What is required:
Please retype the entries below word for word, passing over every picture.

Stored data:

....

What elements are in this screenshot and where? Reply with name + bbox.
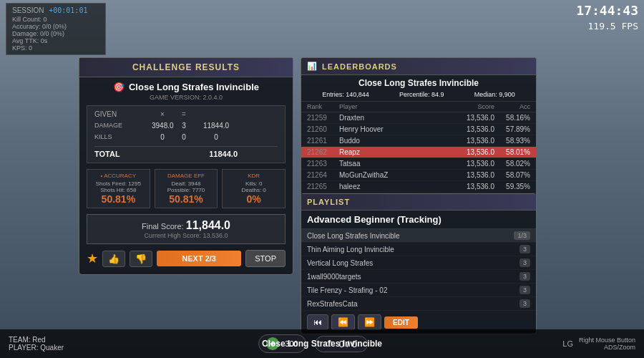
entries: Entries: 140,844 xyxy=(322,91,369,98)
final-score-box: Final Score: 11,844.0 Current High Score… xyxy=(87,214,286,244)
playlist-item[interactable]: Close Long Strafes Invincible 1/3 xyxy=(301,229,536,243)
lb-acc: 57.89% xyxy=(494,125,530,133)
fps-counter: 119.5 FPS xyxy=(588,21,638,32)
leaderboard-row[interactable]: 21262 Reapz 13,536.0 58.01% xyxy=(301,147,536,158)
bottom-challenge-name: Close Long Strafes Invincible xyxy=(262,339,382,349)
game-version: GAME VERSION: 2.0.4.0 xyxy=(79,94,293,101)
lb-rank: 21260 xyxy=(307,125,339,133)
leaderboard-row[interactable]: 21265 haleez 13,536.0 59.35% xyxy=(301,181,536,193)
kdr-box: KDR Kills: 0 Deaths: 0 0% xyxy=(222,169,286,208)
median-val: 9,900 xyxy=(499,91,515,98)
total-value: 11844.0 xyxy=(195,150,238,158)
multiply-label: × xyxy=(152,110,173,118)
col-score: Score xyxy=(444,103,494,110)
accuracy-value: 50.81% xyxy=(92,193,145,205)
kills-total: 0 xyxy=(195,132,238,143)
median-label: Median: xyxy=(474,91,497,98)
given-header: GIVEN × = xyxy=(94,110,278,118)
percentile-val: 84.9 xyxy=(431,91,444,98)
playlist-item[interactable]: Tile Frenzy - Strafing - 02 3 xyxy=(301,284,536,297)
playlist-item[interactable]: Thin Aiming Long Invincible 3 xyxy=(301,243,536,256)
session-timer: +00:01:01 xyxy=(49,6,87,14)
stop-button[interactable]: STOP xyxy=(245,250,286,267)
challenge-title: Close Long Strafes Invincible xyxy=(129,82,259,92)
possible: Possible: 7770 xyxy=(160,187,213,193)
lb-player: Buddo xyxy=(339,137,444,145)
pl-item-name: 1wall9000targets xyxy=(307,273,361,281)
kills-kdr: Kills: 0 xyxy=(227,180,280,187)
pl-item-name: RexStrafesCata xyxy=(307,300,358,308)
lb-player: Draxten xyxy=(339,114,444,122)
lb-rank: 21265 xyxy=(307,183,339,190)
damage-row: DAMAGE 3948.0 3 11844.0 xyxy=(94,120,278,132)
deaths-val: 0 xyxy=(263,187,265,193)
bottom-left: TEAM: Red PLAYER: Quaker xyxy=(9,336,64,352)
deaths-label: Deaths: xyxy=(242,187,262,193)
leaderboard-row[interactable]: 21264 MoGunZwithaZ 13,536.0 58.07% xyxy=(301,170,536,181)
kills-mult: 0 xyxy=(173,132,195,143)
pl-prev-button[interactable]: ⏪ xyxy=(331,314,355,330)
pl-edit-button[interactable]: EDIT xyxy=(384,316,418,329)
kdr-value: 0% xyxy=(227,193,280,205)
col-acc: Acc xyxy=(494,103,530,110)
leaderboard-row[interactable]: 21259 Draxten 13,536.0 58.16% xyxy=(301,112,536,124)
leaderboard-row[interactable]: 21261 Buddo 13,536.0 58.93% xyxy=(301,135,536,147)
deaths-kdr: Deaths: 0 xyxy=(227,187,280,193)
kills-kdr-val: 0 xyxy=(259,180,262,187)
entries-label: Entries: xyxy=(322,91,344,98)
pl-item-badge: 3 xyxy=(519,286,530,294)
pl-prev-prev-button[interactable]: ⏮ xyxy=(307,314,328,330)
pl-next-button[interactable]: ⏩ xyxy=(358,314,381,330)
kills-given: 0 xyxy=(152,132,173,143)
thumbs-down-button[interactable]: 👎 xyxy=(130,251,152,267)
lb-rank: 21261 xyxy=(307,137,339,145)
accuracy-box: • ACCURACY Shots Fired: 1295 Shots Hit: … xyxy=(87,169,150,208)
col-rank: Rank xyxy=(307,103,339,110)
lb-score: 13,536.0 xyxy=(444,125,494,133)
damage-total: 11844.0 xyxy=(195,120,238,132)
pl-item-badge: 1/3 xyxy=(514,231,530,240)
stats-row: • ACCURACY Shots Fired: 1295 Shots Hit: … xyxy=(87,169,286,208)
lb-rank: 21264 xyxy=(307,171,339,179)
star-button[interactable]: ★ xyxy=(87,251,98,266)
shots-fired-label: Shots Fired: xyxy=(96,180,127,187)
lb-player: Tatsaa xyxy=(339,160,444,168)
playlist-item[interactable]: RexStrafesCata 3 xyxy=(301,297,536,311)
lb-score: 13,536.0 xyxy=(444,148,494,156)
lb-rank: 21263 xyxy=(307,160,339,168)
playlist-title: Advanced Beginner (Tracking) xyxy=(301,211,536,229)
challenge-title-row: 🎯 Close Long Strafes Invincible xyxy=(79,77,293,94)
playlist-item[interactable]: 1wall9000targets 3 xyxy=(301,270,536,284)
leaderboard-row[interactable]: 21260 Henry Hoover 13,536.0 57.89% xyxy=(301,124,536,135)
accuracy-stat: Accuracy: 0/0 (0%) xyxy=(12,23,99,30)
hint-text: Right Mouse ButtonADS/Zoom xyxy=(579,337,635,351)
final-score-label: Final Score: xyxy=(142,222,184,231)
pl-item-badge: 3 xyxy=(519,272,530,281)
given-label: GIVEN xyxy=(94,110,152,118)
percentile-label: Percentile: xyxy=(399,91,430,98)
kills-kdr-label: Kills: xyxy=(245,180,258,187)
total-label: TOTAL xyxy=(94,150,152,158)
shots-fired: Shots Fired: 1295 xyxy=(92,180,145,187)
playlist-item[interactable]: Vertical Long Strafes 3 xyxy=(301,256,536,270)
lb-acc: 58.01% xyxy=(494,148,530,156)
challenge-header: CHALLENGE RESULTS xyxy=(79,58,293,77)
pl-item-name: Thin Aiming Long Invincible xyxy=(307,246,394,253)
action-row: ★ 👍 👎 NEXT 2/3 STOP xyxy=(87,250,286,267)
total-row: TOTAL 11844.0 xyxy=(94,146,278,158)
next-button[interactable]: NEXT 2/3 xyxy=(157,251,241,266)
lb-player: Reapz xyxy=(339,148,444,156)
leaderboard-row[interactable]: 21263 Tatsaa 13,536.0 58.02% xyxy=(301,158,536,170)
top-bar: SESSION +00:01:01 Kill Count: 0 Accuracy… xyxy=(0,0,644,50)
lb-score: 13,536.0 xyxy=(444,171,494,179)
top-right: 17:44:43 119.5 FPS xyxy=(576,3,638,32)
pl-item-badge: 3 xyxy=(519,258,530,267)
thumbs-up-button[interactable]: 👍 xyxy=(102,251,125,267)
lb-player: MoGunZwithaZ xyxy=(339,171,444,179)
lb-player: Henry Hoover xyxy=(339,125,444,133)
col-player: Player xyxy=(339,103,444,110)
player-label: PLAYER: Quaker xyxy=(9,344,64,352)
session-box: SESSION +00:01:01 Kill Count: 0 Accuracy… xyxy=(6,3,106,55)
leaderboard-panel: 📊 LEADERBOARDS Close Long Strafes Invinc… xyxy=(301,57,537,206)
lb-score: 13,536.0 xyxy=(444,137,494,145)
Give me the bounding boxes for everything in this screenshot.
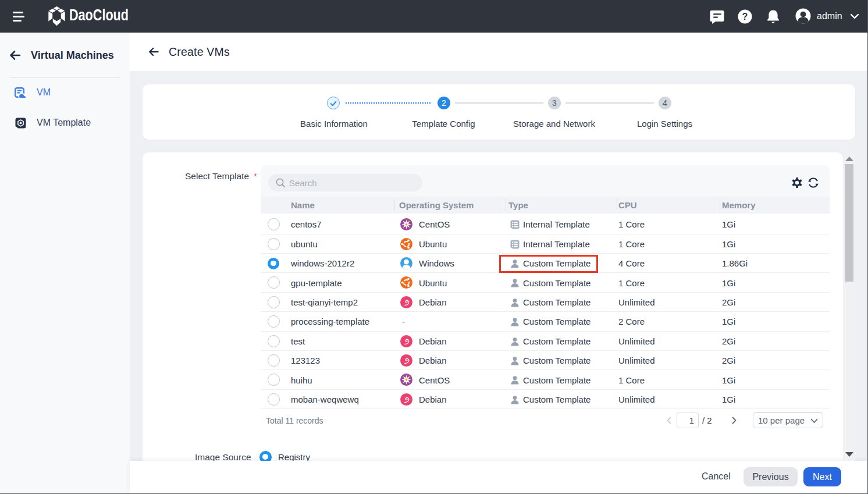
- svg-text:?: ?: [742, 12, 748, 22]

....

Answer space:
What elements are in this screenshot and where? Reply with name + bbox.
entries: Entries: 140,844 xyxy=(322,91,369,98)
final-score-box: Final Score: 11,844.0 Current High Score… xyxy=(87,214,286,244)
playlist-item[interactable]: Close Long Strafes Invincible 1/3 xyxy=(301,229,536,243)
lb-acc: 57.89% xyxy=(494,125,530,133)
fps-counter: 119.5 FPS xyxy=(588,21,638,32)
leaderboard-row[interactable]: 21262 Reapz 13,536.0 58.01% xyxy=(301,147,536,158)
bottom-challenge-name: Close Long Strafes Invincible xyxy=(262,339,382,349)
game-version: GAME VERSION: 2.0.4.0 xyxy=(79,94,293,101)
lb-rank: 21260 xyxy=(307,125,339,133)
leaderboard-row[interactable]: 21265 haleez 13,536.0 59.35% xyxy=(301,181,536,193)
kdr-box: KDR Kills: 0 Deaths: 0 0% xyxy=(222,169,286,208)
median-val: 9,900 xyxy=(499,91,515,98)
total-value: 11844.0 xyxy=(195,150,238,158)
multiply-label: × xyxy=(152,110,173,118)
col-score: Score xyxy=(444,103,494,110)
accuracy-value: 50.81% xyxy=(92,193,145,205)
kills-total: 0 xyxy=(195,132,238,143)
median-label: Median: xyxy=(474,91,497,98)
given-header: GIVEN × = xyxy=(94,110,278,118)
percentile-val: 84.9 xyxy=(431,91,444,98)
playlist-item[interactable]: Tile Frenzy - Strafing - 02 3 xyxy=(301,284,536,297)
playlist-item[interactable]: Thin Aiming Long Invincible 3 xyxy=(301,243,536,256)
session-timer: +00:01:01 xyxy=(49,6,87,14)
stop-button[interactable]: STOP xyxy=(245,250,286,267)
challenge-title: Close Long Strafes Invincible xyxy=(129,82,259,92)
possible: Possible: 7770 xyxy=(160,187,213,193)
lb-player: Buddo xyxy=(339,137,444,145)
pl-item-name: 1wall9000targets xyxy=(307,273,361,281)
kills-kdr: Kills: 0 xyxy=(227,180,280,187)
pl-item-name: RexStrafesCata xyxy=(307,300,358,308)
lb-player: Draxten xyxy=(339,114,444,122)
lb-rank: 21265 xyxy=(307,183,339,190)
damage-row: DAMAGE 3948.0 3 11844.0 xyxy=(94,120,278,132)
deaths-val: 0 xyxy=(263,187,265,193)
bottom-left: TEAM: Red PLAYER: Quaker xyxy=(9,336,64,352)
deaths-label: Deaths: xyxy=(242,187,262,193)
leaderboard-row[interactable]: 21264 MoGunZwithaZ 13,536.0 58.07% xyxy=(301,170,536,181)
kills-mult: 0 xyxy=(173,132,195,143)
pl-prev-button[interactable]: ⏪ xyxy=(331,314,355,330)
pl-edit-button[interactable]: EDIT xyxy=(384,316,418,329)
kdr-value: 0% xyxy=(227,193,280,205)
col-acc: Acc xyxy=(494,103,530,110)
leaderboard-row[interactable]: 21259 Draxten 13,536.0 58.16% xyxy=(301,112,536,124)
leaderboard-row[interactable]: 21261 Buddo 13,536.0 58.93% xyxy=(301,135,536,147)
deaths-kdr: Deaths: 0 xyxy=(227,187,280,193)
kills-kdr-val: 0 xyxy=(259,180,262,187)
entries-label: Entries: xyxy=(322,91,344,98)
pl-item-badge: 3 xyxy=(519,286,530,294)
pl-prev-prev-button[interactable]: ⏮ xyxy=(307,314,328,330)
pl-next-button[interactable]: ⏩ xyxy=(358,314,381,330)
kills-given: 0 xyxy=(152,132,173,143)
thumbs-down-button[interactable]: 👎 xyxy=(130,251,152,267)
lb-rank: 21261 xyxy=(307,137,339,145)
accuracy-box: • ACCURACY Shots Fired: 1295 Shots Hit: … xyxy=(87,169,150,208)
col-rank: Rank xyxy=(307,103,339,110)
lb-score: 13,536.0 xyxy=(444,125,494,133)
damage-total: 11844.0 xyxy=(195,120,238,132)
pl-item-badge: 1/3 xyxy=(514,231,530,240)
stats-row: • ACCURACY Shots Fired: 1295 Shots Hit: … xyxy=(87,169,286,208)
lb-rank: 21264 xyxy=(307,171,339,179)
star-button[interactable]: ★ xyxy=(87,251,98,266)
shots-fired-label: Shots Fired: xyxy=(96,180,127,187)
lb-player: Tatsaa xyxy=(339,160,444,168)
playlist-item[interactable]: RexStrafesCata 3 xyxy=(301,297,536,311)
lb-score: 13,536.0 xyxy=(444,148,494,156)
lb-rank: 21263 xyxy=(307,160,339,168)
playlist-title: Advanced Beginner (Tracking) xyxy=(301,211,536,229)
challenge-title-row: 🎯 Close Long Strafes Invincible xyxy=(79,77,293,94)
playlist-item[interactable]: 1wall9000targets 3 xyxy=(301,270,536,284)
leaderboard-row[interactable]: 21260 Henry Hoover 13,536.0 57.89% xyxy=(301,124,536,135)
accuracy-stat: Accuracy: 0/0 (0%) xyxy=(12,23,99,30)
hint-text: Right Mouse ButtonADS/Zoom xyxy=(579,337,635,351)
final-score-label: Final Score: xyxy=(142,222,184,231)
pl-item-badge: 3 xyxy=(519,272,530,281)
given-label: GIVEN xyxy=(94,110,152,118)
percentile-label: Percentile: xyxy=(399,91,430,98)
kills-kdr-label: Kills: xyxy=(245,180,258,187)
total-label: TOTAL xyxy=(94,150,152,158)
shots-fired: Shots Fired: 1295 xyxy=(92,180,145,187)
playlist-item[interactable]: Vertical Long Strafes 3 xyxy=(301,256,536,270)
lb-acc: 58.01% xyxy=(494,148,530,156)
challenge-header: CHALLENGE RESULTS xyxy=(79,58,293,77)
pl-item-name: Thin Aiming Long Invincible xyxy=(307,246,394,253)
action-row: ★ 👍 👎 NEXT 2/3 STOP xyxy=(87,250,286,267)
total-row: TOTAL 11844.0 xyxy=(94,146,278,158)
next-button[interactable]: NEXT 2/3 xyxy=(157,251,241,266)
lb-player: Reapz xyxy=(339,148,444,156)
leaderboard-row[interactable]: 21263 Tatsaa 13,536.0 58.02% xyxy=(301,158,536,170)
top-bar: SESSION +00:01:01 Kill Count: 0 Accuracy… xyxy=(0,0,644,50)
lb-score: 13,536.0 xyxy=(444,171,494,179)
top-right: 17:44:43 119.5 FPS xyxy=(576,3,638,32)
pl-item-badge: 3 xyxy=(519,258,530,267)
thumbs-up-button[interactable]: 👍 xyxy=(102,251,125,267)
lb-player: MoGunZwithaZ xyxy=(339,171,444,179)
lb-player: Henry Hoover xyxy=(339,125,444,133)
col-player: Player xyxy=(339,103,444,110)
player-label: PLAYER: Quaker xyxy=(9,344,64,352)
session-box: SESSION +00:01:01 Kill Count: 0 Accuracy… xyxy=(6,3,106,55)
leaderboard-panel: 📊 LEADERBOARDS Close Long Strafes Invinc… xyxy=(301,57,537,206)
lb-score: 13,536.0 xyxy=(444,137,494,145)
Give me the bounding boxes for everything in this screenshot.
- svg-text:?: ?: [742, 12, 748, 22]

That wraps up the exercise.